The demo involves distinct training and testing phases. In training, users interact with a Raspberry Pi, monitor, and Nvidia GPU-based setup. The testing phase employs a fuzzy inference model for dynamic transitions between camera and microphone inputs, aligning with SE preference profiles. Profiles come from pre-trained or custom models. Our interactive demonstrator adjusts AVSE model SNR based on joint SSNR and acoustic scene prediction.
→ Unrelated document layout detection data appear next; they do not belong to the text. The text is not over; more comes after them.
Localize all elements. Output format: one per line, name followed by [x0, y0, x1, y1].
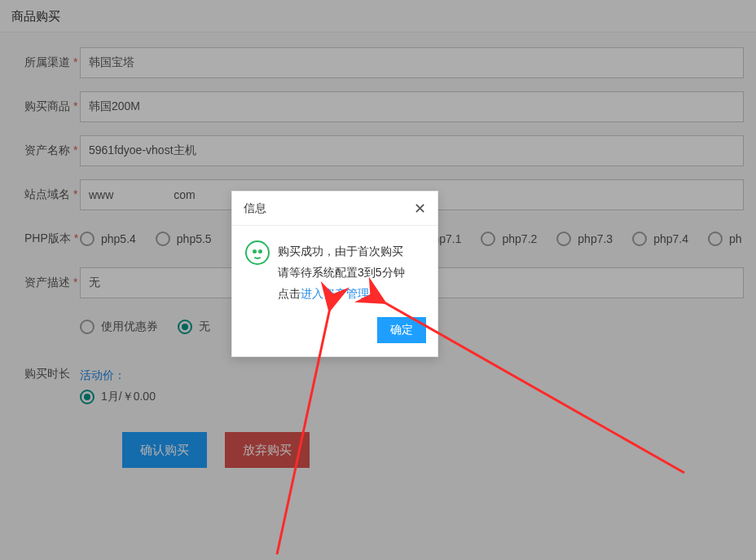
- modal-ok-button[interactable]: 确定: [377, 317, 426, 343]
- modal-message: 购买成功，由于首次购买 请等待系统配置3到5分钟 点击进入资产管理: [278, 240, 405, 304]
- modal-header: 信息 ✕: [232, 192, 437, 226]
- asset-manage-link[interactable]: 进入资产管理: [301, 287, 369, 300]
- modal-body: 购买成功，由于首次购买 请等待系统配置3到5分钟 点击进入资产管理: [232, 226, 437, 311]
- modal-line-1: 购买成功，由于首次购买: [278, 240, 405, 262]
- page: 商品购买 所属渠道* 购买商品* 资产名称*: [0, 0, 756, 560]
- modal-line-2: 请等待系统配置3到5分钟: [278, 262, 405, 283]
- modal-line-3: 点击进入资产管理: [278, 283, 405, 304]
- success-icon: [245, 240, 270, 265]
- modal-title: 信息: [244, 201, 266, 216]
- close-icon[interactable]: ✕: [414, 200, 426, 218]
- info-modal: 信息 ✕ 购买成功，由于首次购买 请等待系统配置3到5分钟 点击进入资产管理 确…: [231, 191, 438, 357]
- modal-footer: 确定: [232, 311, 437, 356]
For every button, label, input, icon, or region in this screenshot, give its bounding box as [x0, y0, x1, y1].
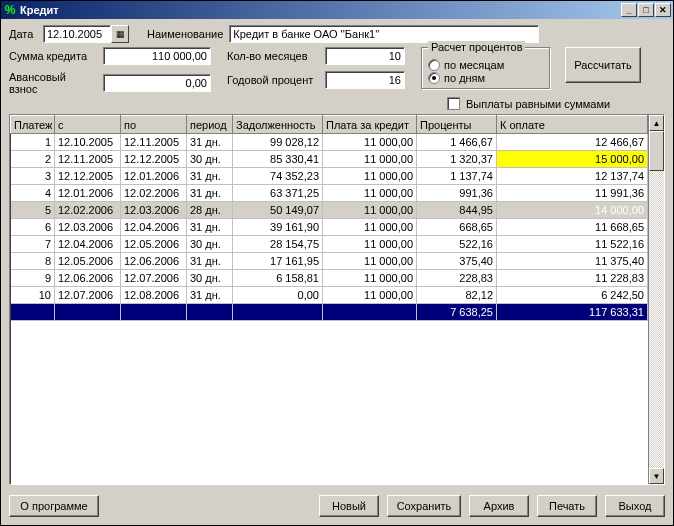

Users observe preference generalization across diverse scenes using the GRID-CHIME3 dataset, visualizing the current scene post-session through a low-dimensional feature representation
DEMO-2B.9: Towards Low-Energy Low-Latency Multimodal Open Master Hearing Aid
The demo will showcase an innovative two-point neuron-inspired audio visual (AV) open Master Hearing Aid (openMHA) framework for on chip energy-efficient speech enhancement (SE). The developed system is compared against state-of-the-art cepstrum-based audio-only (A-only) SE and conventional point-neuron-inspired deep neural net (DNN) driven multimodal (MM) SE models. Pilot experiments [1] demonstrate that the proposed system outperforms audio-only SE in terms of speech quality and intelligibility and performs comparably to a conventional point-neuron inspired DNN based SE model with a significantly reduced energy consumption at any time both during training and inferencing. In addition, the demo will showcase comparative evaluation with a number of state-of-the-art baseline AV SE models, both with and without openMHA integration, in terms of their streaming SE performance (including audible speech quality and intelligibility gains), hearing-aid latency, and energy consumption trade-offs. In particular, three widely-used baseline AV SE models ([2],[3],[4]) will be comparatively evaluated and demonstrated for evaluation and feedback by hearing and speech researchers, innovators and industry experts at ICASSP.
References
[1] A. Adeel, A. Adetomi, K. Ahmed, A. Hussain, T. Arslan and W. A. Phillips, "Unlocking the Potential of Two-Point Cells for Energy-Efficient and Resilient Training of Deep Nets," in IEEE TETCI, vol. 7, no. 3, pp. 818-828, 2023.
[2] Gogate, M., Dashtipour, K., Adeel, A. and Hussain, A., 2020. CochleaNet: A robust language-independent audio-visual model for real-time speech enhancement. Information Fusion, 63, pp.273-285.
[3] Hussain, T., Gogate, M., Dashtipour, K. and Hussain, A., 2021. Towards intelligibility-oriented audio-visual speech enhancement. arXiv preprint arXiv:2111.09642.
[4] Shi, B., Mohamed, A. and Hsu, W.N., 2022. Learning lip-based audio-visual speaker embeddings with av-hubert. arXiv preprint arXiv:2205.07180.